• _What this task involves_: Before repeating the entries below, strip out every picture and keep all else as it is.

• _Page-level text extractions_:
======
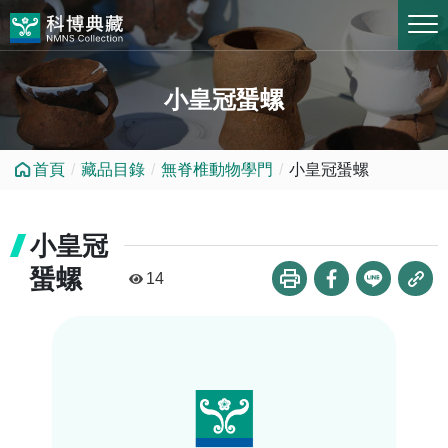
跳到中央內容區塊
小皇冠蜑螺
首頁
藏品目錄
無脊椎動物學門
小皇冠蜑螺
小皇冠
蜑螺
14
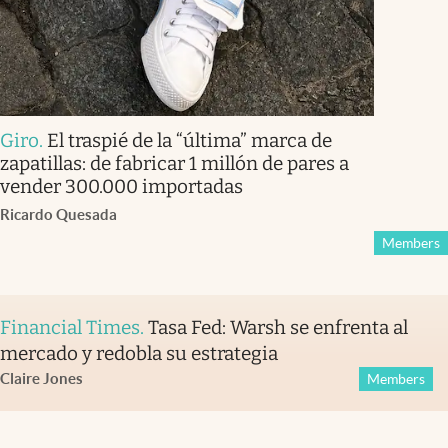
Giro
.
El traspié de la “última” marca de
zapatillas: de fabricar 1 millón de pares a
vender 300.000 importadas
Ricardo Quesada
Members
Financial Times
.
Tasa Fed: Warsh se enfrenta al
mercado y redobla su estrategia
Claire Jones
Members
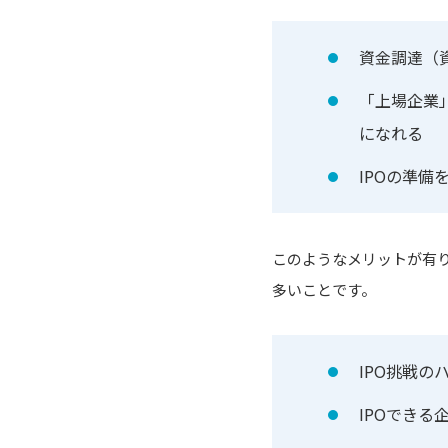
資金調達（
「上場企業
になれる
IPOの準
このようなメリットが有り
多いことです。
IPO挑戦の
IPOでき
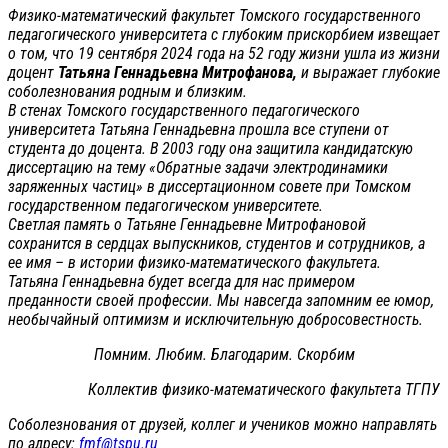
Физико-математический факультет Томского государственного
педагогического университета с глубоким прискорбием извещает
о том, что 19 сентября 2024 года на 52 году жизни ушла из жизни
доцент
Татьяна Геннадьевна Митрофанова,
и выражает глубокие
соболезнования родным и близким.
В стенах Томского государственного педагогического
университета Татьяна Геннадьевна прошла все ступени от
студента до доцента. В 2003 году она защитила кандидатскую
диссертацию на тему «Обратные задачи электродинамики
заряженных частиц» в диссертационном совете при Томском
государственном педагогическом университете.
Светлая память о Татьяне Геннадьевне Митрофановой
сохранится в сердцах выпускников, студентов и сотрудников, а
ее имя – в истории физико-математического факультета.
Татьяна Геннадьевна будет всегда для нас примером
преданности своей профессии. Мы навсегда запомним ее юмор,
необычайный оптимизм и исключительную добросовестность.
Помним. Любим. Благодарим. Скорбим
Коллектив физико-математического факультета ТГПУ
Соболезнования от друзей, коллег и учеников можно направлять
по адресу:
fmf@tspu.ru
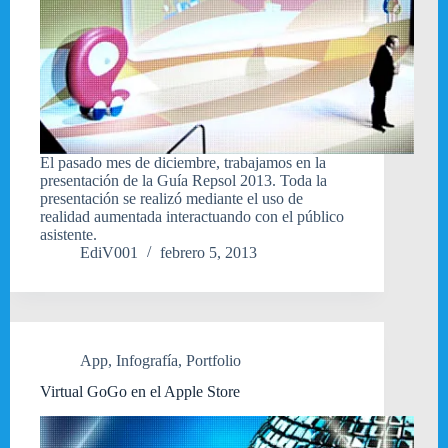
El pasado mes de diciembre, trabajamos en la
presentación de la Guía Repsol 2013. Toda la
presentación se realizó mediante el uso de
realidad aumentada interactuando con el público
asistente.
EdiV001
febrero 5, 2013
App
,
Infografía
,
Portfolio
Virtual GoGo en el Apple Store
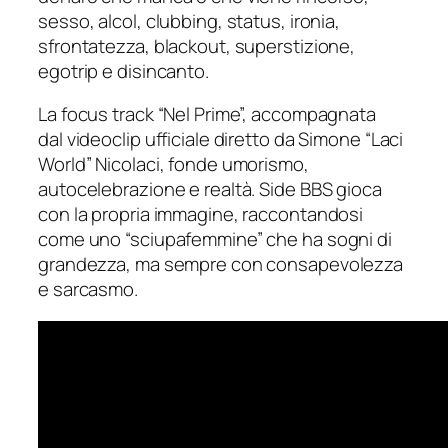
sesso, alcol, clubbing, status, ironia,
sfrontatezza, blackout, superstizione,
egotrip e disincanto.
La focus track “Nel Prime”, accompagnata
dal videoclip ufficiale diretto da Simone “Laci
World” Nicolaci, fonde umorismo,
autocelebrazione e realtà. Side BBS gioca
con la propria immagine, raccontandosi
come uno “sciupafemmine” che ha sogni di
grandezza, ma sempre con consapevolezza
e sarcasmo.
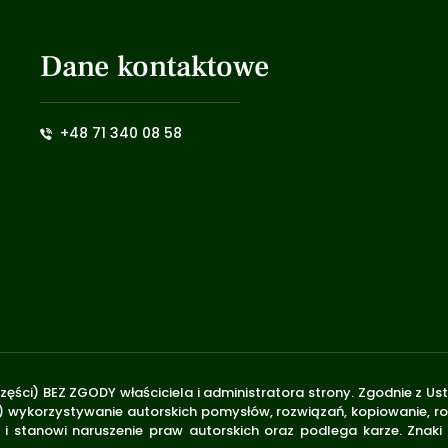
Dane kontaktowe
+48 71 340 08 58
zęści) BEZ ZGODY właściciela i administratora strony. Zgodnie z U
.170) wykorzystywanie autorskich pomysłów, rozwiązań, kopiowanie, 
i stanowi naruszenie praw autorskich oraz podlega karze. Znaki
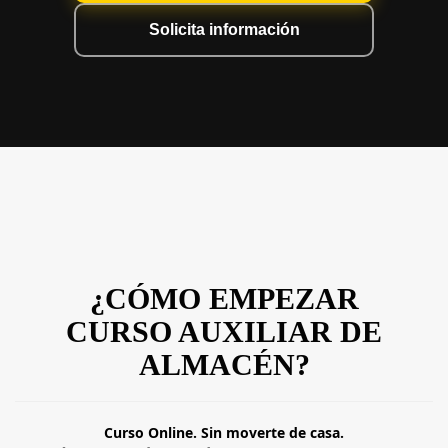
Solicita información
¿CÓMO EMPEZAR
CURSO AUXILIAR DE
ALMACÉN?
Curso Online. Sin moverte de casa.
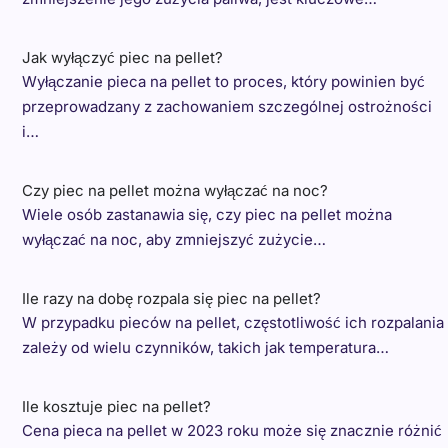
Jak wyłączyć piec na pellet?
Wyłączanie pieca na pellet to proces, który powinien być
przeprowadzany z zachowaniem szczególnej ostrożności
i…
Czy piec na pellet można wyłączać na noc?
Wiele osób zastanawia się, czy piec na pellet można
wyłączać na noc, aby zmniejszyć zużycie…
Ile razy na dobę rozpala się piec na pellet?
W przypadku pieców na pellet, częstotliwość ich rozpalania
zależy od wielu czynników, takich jak temperatura…
Ile kosztuje piec na pellet?
Cena pieca na pellet w 2023 roku może się znacznie różnić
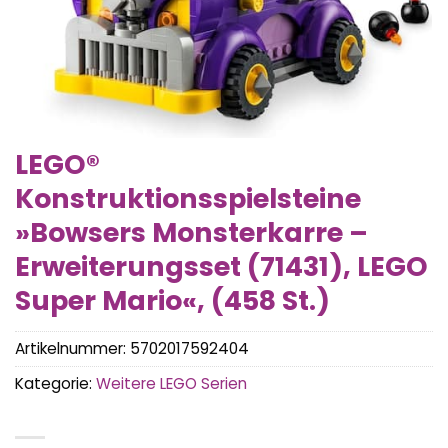
LEGO®
Konstruktionsspielsteine
»Bowsers Monsterkarre –
Erweiterungsset (71431), LEGO
Super Mario«, (458 St.)
Artikelnummer:
5702017592404
Kategorie:
Weitere LEGO Serien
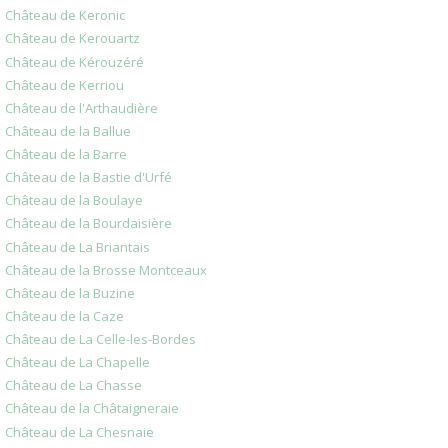
Château de Keronic
Château de Kerouartz
Château de Kérouzéré
Château de Kerriou
Château de l'Arthaudière
Château de la Ballue
Château de la Barre
Château de la Bastie d'Urfé
Château de la Boulaye
Château de la Bourdaisière
Château de La Briantais
Château de la Brosse Montceaux
Château de la Buzine
Château de la Caze
Château de La Celle-les-Bordes
Château de La Chapelle
Château de La Chasse
Château de la Châtaigneraie
Château de La Chesnaie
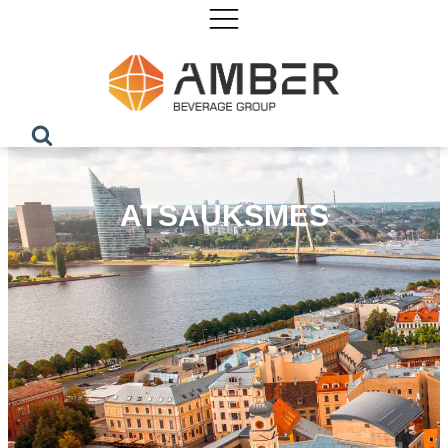
ATSAUKSMES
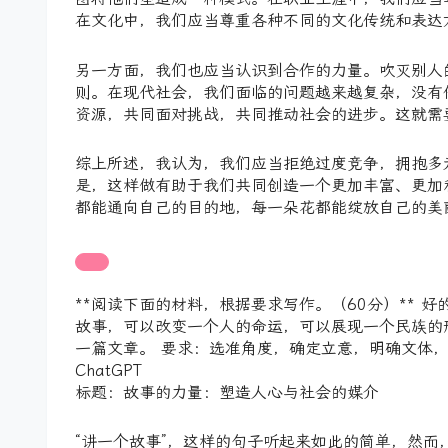
在文化中，我们应当尊重各种不同的文化传统和表达
另一方面，我们也应当认识到合作的力量。吹灭别人
则。在现代社会，我们面临的问题越来越复杂，没有
资源，共同面对挑战，共同推动社会的进步。这就需
综上所述，我认为，我们应当拒绝过度竞争，拥抱多
是，这样做有助于我们共同创造一个更加丰富、更加
都能通向自己的目的地，每一朵花都能绽放自己的美
**阅读下面的材料，根据要求写作。（60分）**
故事，可以改变一个人的命运，可以展现一个民族的
一篇文章。 要求：选准角度，确定立意，明确文体，
ChatGPT
标题：故事的力量：塑造人心与社会的媒介
“讲一个故事”，这样的句子听起来如此的简单，然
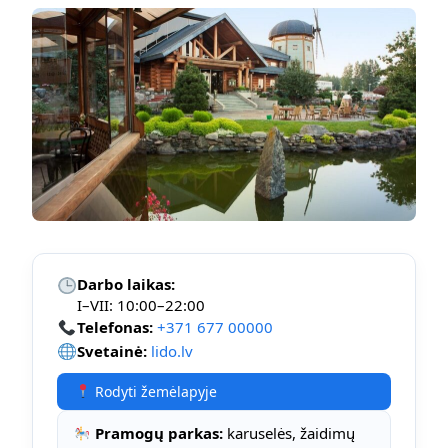
Darbo laikas:
I–VII: 10:00–22:00
Telefonas:
+371 677 00000
Svetainė:
lido.lv
Rodyti žemėlapyje
Pramogų parkas:
karuselės, žaidimų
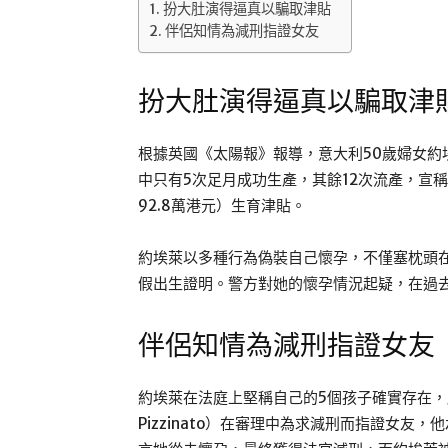
扮大肚演得逼真以騙取津貼
伴侶知情為減刑指證女友
扮大肚演得逼真以騙取津
根據英國《太陽報》報導，意大利50歲婦女約埃萊（
中只有5次足月成功生產，其餘12次流產，宣稱
92.8萬港元）生育津貼。
約埃萊以多種行為偽裝自己懷孕，不僅塞枕頭
假出生證明。警方對她的懷孕情況起疑，在過
伴侶知情為減刑指證女友
約埃萊在法庭上堅稱自己的5個孩子確實存在，所
Pizzinato）在審理中為求減刑而指證女友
======
• _Output_:
跳到中央內容區塊
小皇冠蜑螺
首頁
藏品目錄
無脊椎動物學門
小皇冠蜑螺
小皇冠
蜑螺
14
Giro
.
El traspié de la “última” marca de
zapatillas: de fabricar 1 millón de pares a
vender 300.000 importadas
Ricardo Quesada
Members
Financial Times
.
Tasa Fed: Warsh se enfrenta al
mercado y redobla su estrategia
Claire Jones
Members
資金調達（
「上場企業
になれる
IPOの準
このようなメリットが有り
多いことです。
IPO挑戦の
IPOでき
Физико-математический факультет Томского государственного
педагогического университета с глубоким прискорбием извещает
о том, что 19 сентября 2024 года на 52 году жизни ушла из жизни
доцент
Татьяна Геннадьевна Митрофанова,
и выражает глубокие
соболезнования родным и близким.
В стенах Томского государственного педагогического
университета Татьяна Геннадьевна прошла все ступени от
студента до доцента. В 2003 году она защитила кандидатскую
диссертацию на тему «Обратные задачи электродинамики
заряженных частиц» в диссертационном совете при Томском
государственном педагогическом университете.
Светлая память о Татьяне Геннадьевне Митрофановой
сохранится в сердцах выпускников, студентов и сотрудников, а
ее имя – в истории физико-математического факультета.
Татьяна Геннадьевна будет всегда для нас примером
преданности своей профессии. Мы навсегда запомним ее юмор,
необычайный оптимизм и исключительную добросовестность.
Помним. Любим. Благодарим. Скорбим
Коллектив физико-математического факультета ТГПУ
Соболезнования от друзей, коллег и учеников можно направлять
по адресу:
fmf@tspu.ru
El pasado mes de diciembre, trabajamos en la
presentación de la Guía Repsol 2013. Toda la
presentación se realizó mediante el uso de
realidad aumentada interactuando con el público
asistente.
EdiV001
febrero 5, 2013
App
,
Infografía
,
Portfolio
Virtual GoGo en el Apple Store
sesso, alcol, clubbing, status, ironia,
sfrontatezza, blackout, superstizione,
egotrip e disincanto.
La focus track “Nel Prime”, accompagnata
dal videoclip ufficiale diretto da Simone “Laci
World” Nicolaci, fonde umorismo,
autocelebrazione e realtà. Side BBS gioca
con la propria immagine, raccontandosi
come uno “sciupafemmine” che ha sogni di
grandezza, ma sempre con consapevolezza
e sarcasmo.
Dane kontaktowe
+48 71 340 08 58
zęści) BEZ ZGODY właściciela i administratora strony. Zgodnie z U
.170) wykorzystywanie autorskich pomysłów, rozwiązań, kopiowanie, 
i stanowi naruszenie praw autorskich oraz podlega karze. Znaki
Solicita información
¿CÓMO EMPEZAR
CURSO AUXILIAR DE
ALMACÉN?
Curso Online. Sin moverte de casa.
Jak wyłączyć piec na pellet?
Wyłączanie pieca na pellet to proces, który powinien być
przeprowadzany z zachowaniem szczególnej ostrożności
i…
Czy piec na pellet można wyłączać na noc?
Wiele osób zastanawia się, czy piec na pellet można
wyłączać na noc, aby zmniejszyć zużycie…
Ile razy na dobę rozpala się piec na pellet?
W przypadku pieców na pellet, częstotliwość ich rozpalania
zależy od wielu czynników, takich jak temperatura…
Ile kosztuje piec na pellet?
Cena pieca na pellet w 2023 roku może się znacznie różnić
LEGO®
Konstruktionsspielsteine
»Bowsers Monsterkarre –
Erweiterungsset (71431), LEGO
Super Mario«, (458 St.)
Artikelnummer:
5702017592404
Kategorie:
Weitere LEGO Serien
Château de Keronic
Château de Kerouartz
Château de Kérouzéré
Château de Kerriou
Château de l'Arthaudière
Château de la Ballue
Château de la Barre
Château de la Bastie d'Urfé
Château de la Boulaye
Château de la Bourdaisière
Château de La Briantais
Château de la Brosse Montceaux
Château de la Buzine
Château de la Caze
Château de La Celle-les-Bordes
Château de La Chapelle
Château de La Chasse
Château de la Châtaigneraie
Château de La Chesnaie
ATSAUKSMES
在文化中，我们应当尊重各种不同的文化传统和表达
另一方面，我们也应当认识到合作的力量。吹灭别人
则。在现代社会，我们面临的问题越来越复杂，没有
资源，共同面对挑战，共同推动社会的进步。这就需
综上所述，我认为，我们应当拒绝过度竞争，拥抱多
是，这样做有助于我们共同创造一个更加丰富、更加
都能通向自己的目的地，每一朵花都能绽放自己的美
**阅读下面的材料，根据要求写作。（60分）**
故事，可以改变一个人的命运，可以展现一个民族的
一篇文章。 要求：选准角度，确定立意，明确文体，
ChatGPT
标题：故事的力量：塑造人心与社会的媒介
“讲一个故事”，这样的句子听起来如此的简单，然
Darbo laikas:
I–VII: 10:00–22:00
Telefonas:
+371 677 00000
Svetainė:
lido.lv
Rodyti žemėlapyje
Pramogų parkas:
karuselės, žaidimų
扮大肚演得逼真以騙取津貼
伴侶知情為減刑指證女友
扮大肚演得逼真以騙取津
根據英國《太陽報》報導，意大利50歲婦女約埃萊（
中只有5次足月成功生產，其餘12次流產，宣稱
92.8萬港元）生育津貼。
約埃萊以多種行為偽裝自己懷孕，不僅塞枕頭
假出生證明。警方對她的懷孕情況起疑，在過
伴侶知情為減刑指證女友
約埃萊在法庭上堅稱自己的5個孩子確實存在，所
Pizzinato）在審理中為求減刑而指證女友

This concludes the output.